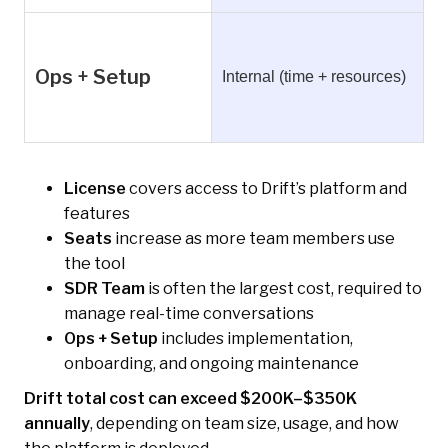
Ops + Setup
Internal (time + resources)
License
covers access to Drift’s platform and
features
Seats
increase as more team members use
the tool
SDR Team
is often the largest cost, required to
manage real-time conversations
Ops + Setup
includes implementation,
onboarding, and ongoing maintenance
Drift total cost can exceed $200K–$350K
annually
, depending on team size, usage, and how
◇ ◇ ◇ ◇ ◇ ◇ ◇
__WORK INSTRUCTIONS__
Reproduce the line that contains "is often the largest cost, required to" and each line after it through the last line of the entries above, exactly; leave out all earlier lines.

__TASK RESPONSE__
is often the largest cost, required to
manage real-time conversations
Ops + Setup
includes implementation,
onboarding, and ongoing maintenance
Drift total cost can exceed $200K–$350K
annually
, depending on team size, usage, and how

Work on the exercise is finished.